I still remember your vibrant almond eyes as they were, a little more than a year ago. They were always so crucially different from any other pair of eyes that I had seen, all throughout my heaving, little life; they had tremendous movement inside of them. And if I stared for too long, which I would have no knowledge of because I would often lose track of the time whenever our gazes struck, then it was almost as if I could see the beginning and the end to everything and nothing all at once.

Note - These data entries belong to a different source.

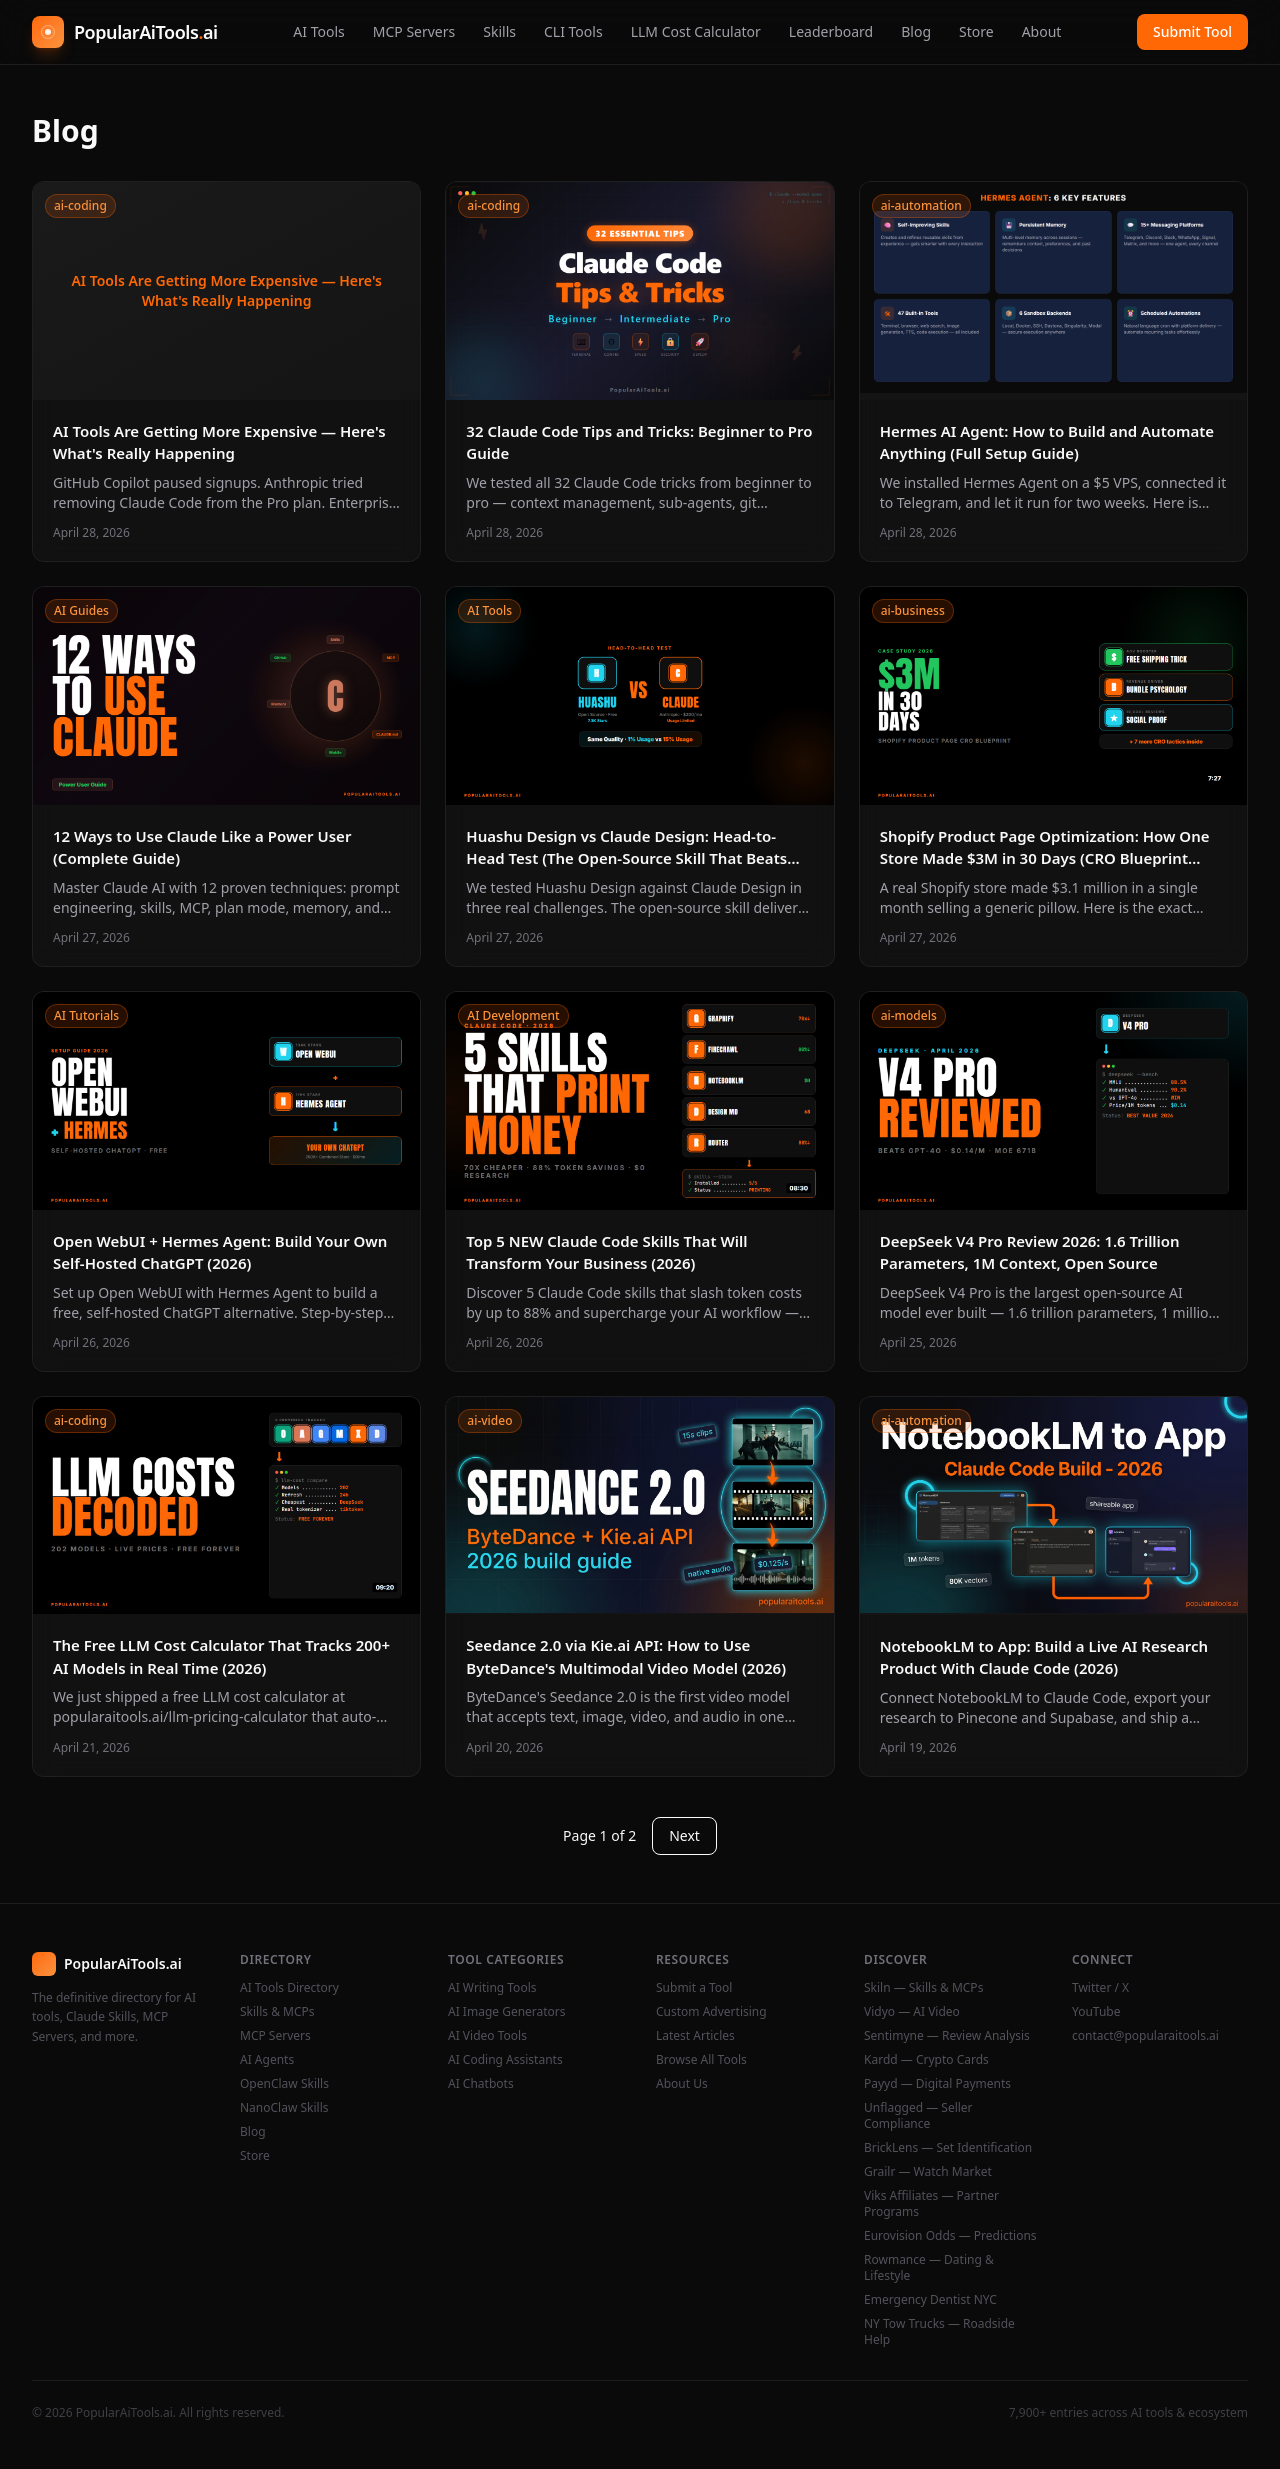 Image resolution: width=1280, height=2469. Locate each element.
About (1042, 31)
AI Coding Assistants (505, 2060)
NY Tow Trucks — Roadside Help (939, 2332)
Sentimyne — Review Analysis (947, 2036)
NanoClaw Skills (284, 2108)
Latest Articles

Running your calloused, left hand through your slicked black hair, you asked me excitedly, even though there was no hint of it in your voice and your actions,
“How are you? How have you been?”
I carefully mulled over the question while glancing around. You were always surrounded by an annoying, raving sea of people who very much envied our undying affection for each other and my relationship with you. You never really talked to anybody else with the kind of vulnerability and patience that you had with me. Slightly flustered and not knowing how to respond, especially because I hadn’t seen you for so long, I casually threw back with some sass,
“Well -.. I don’t know.”
And I paused before continuing, watching your face turn and your lovely eyes roll in disgust at my overuse of always not knowing,
“Good? I guess? How can one answer that when we have so much to catch each other up on.”
At that, the question that I said as a statement, you smirked with that beautiful smirk of yours, as if you had practiced and perfected it during your adolescent days, and nodded your head slowly in agreement.
I should really call you, maybe sometime this week, to meet with you.
But it would be very bad for my health.